Capitalists Are Killing the Workers Who Produce Their Profits

A young comrade, who just started work at Isuzu a few months ago, presented a clear vision for organizing for communist revolution:

“We want to develop a new generation of industrial workers to be communists. This is our biggest opportunity, as Gen Z has shown. The immigrant Gulf workers, those in Panipat and Surat, have the same material conditions as the refinery workers in Tehran and the garment workers in Bengaluru. They are accumulating enormous profits for the capitalists, and the capitalists use this profit to eliminate them. That is the contradiction. They want us to make a profit, but they are bombing us, as in Iran and the Gulf countries. You cannot make a profit by physically eliminating workers who produce profit. You see that in the ICE gestapo in the US.”

We can reach out to thousands of industrial workers immediately. We distribute about five hundred copies of Red Flag.  We have readers in Panipat, Surat, and, formerly, garment workers in Sri Lanka. We will immediately start distributing Red Flag to our friends in the Gulf countries. The severe water scarcity there will be followed by food scarcity. The immigrants who make up 90% of the workforce can become a potent force for change.

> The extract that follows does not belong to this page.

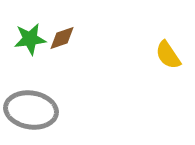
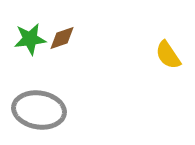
gray ellipse: moved 8 px right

The impending world war can only be opposed with a communist vision of the beginning of a new dawn, where the profit system will not exist. Our capitalist oppressors paint a gloomy picture because they are in decline.

“My grandfather told me about a navy ship in Chennai in 1946,” said a comrade. “It started with food riots. The British colonial power tried to divide Hindu and Muslim workers by offering preferential treatment. When the sailors united with the communists, it sent shock waves. It spread from Mumbai to Chennai and reached Iran. It ended the colonial domination.

“But it was not a fight for communism,” he concluded. “It replaced the British capitalists with Indian capitalists. We must organize for a communist revolution now.”